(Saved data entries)
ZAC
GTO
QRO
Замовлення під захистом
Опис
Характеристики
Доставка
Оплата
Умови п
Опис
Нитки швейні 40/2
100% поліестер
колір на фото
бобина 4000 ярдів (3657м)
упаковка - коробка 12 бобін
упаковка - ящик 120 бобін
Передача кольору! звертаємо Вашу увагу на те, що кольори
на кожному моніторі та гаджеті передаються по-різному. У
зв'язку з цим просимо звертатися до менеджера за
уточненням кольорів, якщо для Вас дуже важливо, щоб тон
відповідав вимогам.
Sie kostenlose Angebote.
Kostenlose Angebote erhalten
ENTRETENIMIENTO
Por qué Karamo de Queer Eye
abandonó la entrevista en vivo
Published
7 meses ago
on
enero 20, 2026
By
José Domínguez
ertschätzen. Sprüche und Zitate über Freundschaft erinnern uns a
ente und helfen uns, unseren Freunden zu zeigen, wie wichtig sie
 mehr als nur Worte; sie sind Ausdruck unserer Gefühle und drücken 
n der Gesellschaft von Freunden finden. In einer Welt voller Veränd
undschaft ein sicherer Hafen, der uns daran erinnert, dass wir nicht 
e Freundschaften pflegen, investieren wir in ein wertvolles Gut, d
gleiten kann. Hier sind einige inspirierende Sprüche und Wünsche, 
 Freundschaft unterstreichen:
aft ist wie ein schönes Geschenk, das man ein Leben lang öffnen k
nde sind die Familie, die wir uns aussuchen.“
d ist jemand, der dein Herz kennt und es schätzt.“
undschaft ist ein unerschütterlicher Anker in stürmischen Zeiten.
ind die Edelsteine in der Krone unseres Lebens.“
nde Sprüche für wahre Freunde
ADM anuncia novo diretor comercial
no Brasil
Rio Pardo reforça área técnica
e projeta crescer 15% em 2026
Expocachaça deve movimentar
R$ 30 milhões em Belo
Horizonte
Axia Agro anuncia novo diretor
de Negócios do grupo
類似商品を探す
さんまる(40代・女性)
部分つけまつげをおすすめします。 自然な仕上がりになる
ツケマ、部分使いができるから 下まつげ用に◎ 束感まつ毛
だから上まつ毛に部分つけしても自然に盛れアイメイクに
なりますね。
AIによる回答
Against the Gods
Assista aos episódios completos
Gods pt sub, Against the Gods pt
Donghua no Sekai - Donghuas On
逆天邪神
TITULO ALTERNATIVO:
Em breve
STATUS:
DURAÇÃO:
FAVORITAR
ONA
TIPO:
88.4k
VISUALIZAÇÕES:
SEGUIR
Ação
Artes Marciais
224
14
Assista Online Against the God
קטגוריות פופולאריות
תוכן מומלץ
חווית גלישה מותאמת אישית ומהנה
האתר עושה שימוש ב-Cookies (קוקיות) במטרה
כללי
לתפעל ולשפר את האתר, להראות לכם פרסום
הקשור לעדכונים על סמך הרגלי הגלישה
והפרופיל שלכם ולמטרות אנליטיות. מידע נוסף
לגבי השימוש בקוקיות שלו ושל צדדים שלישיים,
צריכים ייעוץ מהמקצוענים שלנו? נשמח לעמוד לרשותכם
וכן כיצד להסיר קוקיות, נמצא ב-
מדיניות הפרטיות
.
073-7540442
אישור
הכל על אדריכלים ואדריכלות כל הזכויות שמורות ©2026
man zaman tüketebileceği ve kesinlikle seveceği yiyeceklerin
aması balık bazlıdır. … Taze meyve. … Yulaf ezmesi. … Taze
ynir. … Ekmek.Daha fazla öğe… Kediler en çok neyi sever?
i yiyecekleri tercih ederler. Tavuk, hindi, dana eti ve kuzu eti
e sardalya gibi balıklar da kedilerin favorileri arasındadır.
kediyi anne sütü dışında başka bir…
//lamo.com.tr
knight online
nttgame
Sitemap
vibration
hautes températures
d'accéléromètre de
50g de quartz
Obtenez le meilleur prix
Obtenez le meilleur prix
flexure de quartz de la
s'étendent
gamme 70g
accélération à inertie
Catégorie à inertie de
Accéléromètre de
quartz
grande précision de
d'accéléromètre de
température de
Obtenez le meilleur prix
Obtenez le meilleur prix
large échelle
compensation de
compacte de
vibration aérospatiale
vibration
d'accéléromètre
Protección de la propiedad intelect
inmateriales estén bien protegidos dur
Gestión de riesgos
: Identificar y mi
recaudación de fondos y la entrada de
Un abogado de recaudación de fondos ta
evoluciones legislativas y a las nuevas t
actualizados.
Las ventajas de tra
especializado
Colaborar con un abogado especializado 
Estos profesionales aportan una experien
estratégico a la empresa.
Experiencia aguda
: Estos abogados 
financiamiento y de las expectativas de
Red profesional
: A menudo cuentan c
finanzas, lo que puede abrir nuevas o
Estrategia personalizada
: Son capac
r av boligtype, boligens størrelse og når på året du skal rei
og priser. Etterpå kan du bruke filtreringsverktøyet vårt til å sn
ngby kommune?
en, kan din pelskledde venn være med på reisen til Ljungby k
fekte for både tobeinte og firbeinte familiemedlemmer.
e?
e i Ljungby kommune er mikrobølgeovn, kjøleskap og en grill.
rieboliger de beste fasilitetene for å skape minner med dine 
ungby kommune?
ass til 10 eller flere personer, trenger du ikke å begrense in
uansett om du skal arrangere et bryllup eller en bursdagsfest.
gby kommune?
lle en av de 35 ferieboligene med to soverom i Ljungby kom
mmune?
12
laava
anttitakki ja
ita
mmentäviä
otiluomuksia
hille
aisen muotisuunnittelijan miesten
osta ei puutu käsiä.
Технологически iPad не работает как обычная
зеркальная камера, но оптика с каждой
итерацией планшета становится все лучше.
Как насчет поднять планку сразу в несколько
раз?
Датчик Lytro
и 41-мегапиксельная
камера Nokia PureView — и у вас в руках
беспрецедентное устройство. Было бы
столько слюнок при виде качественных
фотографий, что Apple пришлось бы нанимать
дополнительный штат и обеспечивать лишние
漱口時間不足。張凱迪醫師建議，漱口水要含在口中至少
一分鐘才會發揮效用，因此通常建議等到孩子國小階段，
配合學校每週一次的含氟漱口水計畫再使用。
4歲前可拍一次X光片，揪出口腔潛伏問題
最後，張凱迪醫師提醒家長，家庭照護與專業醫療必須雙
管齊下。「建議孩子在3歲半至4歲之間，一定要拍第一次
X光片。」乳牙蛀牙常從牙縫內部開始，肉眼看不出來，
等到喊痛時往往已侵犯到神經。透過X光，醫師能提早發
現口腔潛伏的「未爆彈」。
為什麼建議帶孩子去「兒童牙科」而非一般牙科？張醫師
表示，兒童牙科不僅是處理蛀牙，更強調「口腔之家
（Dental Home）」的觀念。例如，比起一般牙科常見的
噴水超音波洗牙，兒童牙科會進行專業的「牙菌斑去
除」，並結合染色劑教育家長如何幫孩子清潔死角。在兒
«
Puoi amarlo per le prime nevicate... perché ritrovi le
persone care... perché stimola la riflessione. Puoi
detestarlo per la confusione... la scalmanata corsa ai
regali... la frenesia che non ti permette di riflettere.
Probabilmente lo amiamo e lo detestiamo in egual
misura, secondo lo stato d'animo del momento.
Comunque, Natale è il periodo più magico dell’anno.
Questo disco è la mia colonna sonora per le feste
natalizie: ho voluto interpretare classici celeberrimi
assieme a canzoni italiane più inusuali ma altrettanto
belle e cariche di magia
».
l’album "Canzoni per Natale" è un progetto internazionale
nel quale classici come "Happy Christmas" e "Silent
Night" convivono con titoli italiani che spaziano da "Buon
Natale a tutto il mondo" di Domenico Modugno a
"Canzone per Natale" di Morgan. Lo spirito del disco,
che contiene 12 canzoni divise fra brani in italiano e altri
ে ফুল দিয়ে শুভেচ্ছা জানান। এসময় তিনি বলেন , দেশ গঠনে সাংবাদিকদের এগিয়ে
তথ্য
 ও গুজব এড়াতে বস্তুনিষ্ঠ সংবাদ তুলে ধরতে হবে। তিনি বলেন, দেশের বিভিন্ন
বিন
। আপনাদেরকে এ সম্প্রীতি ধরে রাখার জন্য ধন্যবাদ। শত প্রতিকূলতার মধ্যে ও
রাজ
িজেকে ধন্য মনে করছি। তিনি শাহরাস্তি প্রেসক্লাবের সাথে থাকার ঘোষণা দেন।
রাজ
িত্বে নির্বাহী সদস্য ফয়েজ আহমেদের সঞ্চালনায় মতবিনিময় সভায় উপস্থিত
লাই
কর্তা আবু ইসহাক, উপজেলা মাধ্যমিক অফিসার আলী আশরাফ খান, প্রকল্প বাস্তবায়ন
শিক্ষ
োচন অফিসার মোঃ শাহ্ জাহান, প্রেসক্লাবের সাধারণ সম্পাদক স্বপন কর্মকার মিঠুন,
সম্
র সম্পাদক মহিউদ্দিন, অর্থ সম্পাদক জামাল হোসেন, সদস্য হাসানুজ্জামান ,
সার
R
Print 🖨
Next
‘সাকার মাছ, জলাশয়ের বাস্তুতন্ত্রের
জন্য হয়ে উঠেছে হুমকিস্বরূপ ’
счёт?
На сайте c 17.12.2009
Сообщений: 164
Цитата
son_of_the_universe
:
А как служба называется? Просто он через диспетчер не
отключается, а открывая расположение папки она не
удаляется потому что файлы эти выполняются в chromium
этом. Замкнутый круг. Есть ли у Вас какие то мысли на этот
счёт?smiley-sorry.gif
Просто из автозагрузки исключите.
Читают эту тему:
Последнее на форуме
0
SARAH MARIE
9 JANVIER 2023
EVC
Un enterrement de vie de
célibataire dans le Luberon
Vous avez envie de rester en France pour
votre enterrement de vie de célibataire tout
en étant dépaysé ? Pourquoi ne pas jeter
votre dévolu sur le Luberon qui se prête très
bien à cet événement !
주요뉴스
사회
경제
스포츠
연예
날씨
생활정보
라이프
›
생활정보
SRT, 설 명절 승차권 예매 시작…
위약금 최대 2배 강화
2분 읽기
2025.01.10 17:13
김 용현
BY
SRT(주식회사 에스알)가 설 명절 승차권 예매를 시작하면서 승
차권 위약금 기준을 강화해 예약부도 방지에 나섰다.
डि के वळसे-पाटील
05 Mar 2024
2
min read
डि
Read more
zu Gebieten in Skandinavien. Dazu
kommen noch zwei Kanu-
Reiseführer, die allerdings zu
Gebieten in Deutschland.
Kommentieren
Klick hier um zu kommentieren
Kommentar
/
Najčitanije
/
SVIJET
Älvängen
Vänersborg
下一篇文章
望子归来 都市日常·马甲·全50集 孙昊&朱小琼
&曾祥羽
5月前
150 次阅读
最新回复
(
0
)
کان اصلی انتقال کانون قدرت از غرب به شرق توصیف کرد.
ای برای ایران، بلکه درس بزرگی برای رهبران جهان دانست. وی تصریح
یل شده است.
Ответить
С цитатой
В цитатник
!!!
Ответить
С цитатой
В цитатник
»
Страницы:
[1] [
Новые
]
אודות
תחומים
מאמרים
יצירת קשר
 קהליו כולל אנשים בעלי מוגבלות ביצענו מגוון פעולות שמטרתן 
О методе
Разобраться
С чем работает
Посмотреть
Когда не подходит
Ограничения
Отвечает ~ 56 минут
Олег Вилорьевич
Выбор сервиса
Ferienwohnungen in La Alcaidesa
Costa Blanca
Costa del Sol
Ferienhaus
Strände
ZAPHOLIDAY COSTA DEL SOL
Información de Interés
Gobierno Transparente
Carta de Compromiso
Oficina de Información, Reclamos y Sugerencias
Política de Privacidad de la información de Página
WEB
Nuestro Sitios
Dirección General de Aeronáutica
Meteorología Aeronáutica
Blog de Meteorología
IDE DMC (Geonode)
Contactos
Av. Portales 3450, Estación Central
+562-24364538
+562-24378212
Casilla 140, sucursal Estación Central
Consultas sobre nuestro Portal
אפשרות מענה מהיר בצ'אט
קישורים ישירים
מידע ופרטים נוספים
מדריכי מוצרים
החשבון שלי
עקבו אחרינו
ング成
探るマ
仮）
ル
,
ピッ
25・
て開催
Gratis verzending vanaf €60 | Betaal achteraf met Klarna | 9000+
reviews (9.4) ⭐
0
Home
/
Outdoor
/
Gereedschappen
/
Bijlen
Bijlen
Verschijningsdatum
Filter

**Task description**: Wherever the word "quartz" turns up in the records above, copy the line that holds it.

**Response to the task**:
50g de quartz
flexure de quartz de la
quartz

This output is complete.